● **TASK GOAL**
Pictures do not belong in the copy; retype the records below exactly.

- - -

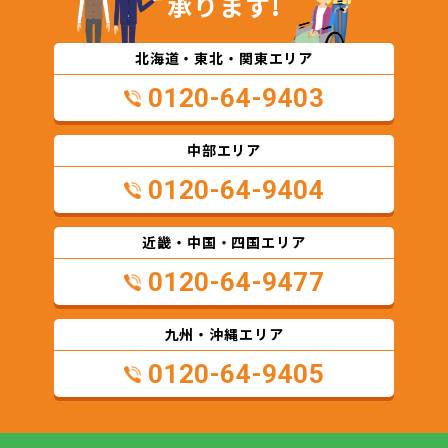
承ります!
北海道・東北・関東エリア
0120-64-9403
中部エリア
0120-64-9404
近畿・中国・四国エリア
0120-64-9477
九州・沖縄エリア
0120-64-9405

- - -

● **RESULT OF THIS EXERCISE**
承ります!
北海道・東北・関東エリア
0120-64-9403
中部エリア
0120-64-9404
近畿・中国・四国エリア
0120-64-9477
九州・沖縄エリア
0120-64-9405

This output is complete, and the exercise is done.